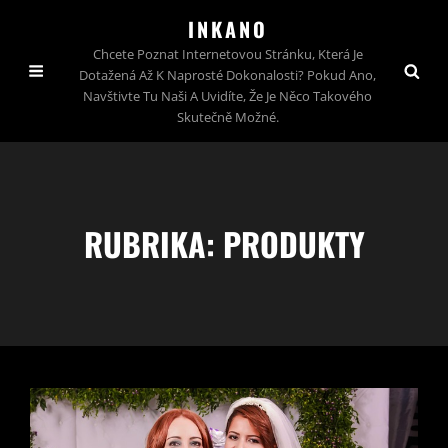
INKANO
Chcete Poznat Internetovou Stránku, Která Je
Dotažená Až K Naprosté Dokonalosti? Pokud Ano,
Navštivte Tu Naši A Uvidíte, Že Je Něco Takového
Skutečně Možné.
RUBRIKA:
PRODUKTY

┄┄┄┄┄┄┄┄┄┄

→ **Task statement**
What's needed is every record restated exactly, pictures excluded.

→ **Your response**
INKANO
Chcete Poznat Internetovou Stránku, Která Je
Dotažená Až K Naprosté Dokonalosti? Pokud Ano,
Navštivte Tu Naši A Uvidíte, Že Je Něco Takového
Skutečně Možné.
RUBRIKA:
PRODUKTY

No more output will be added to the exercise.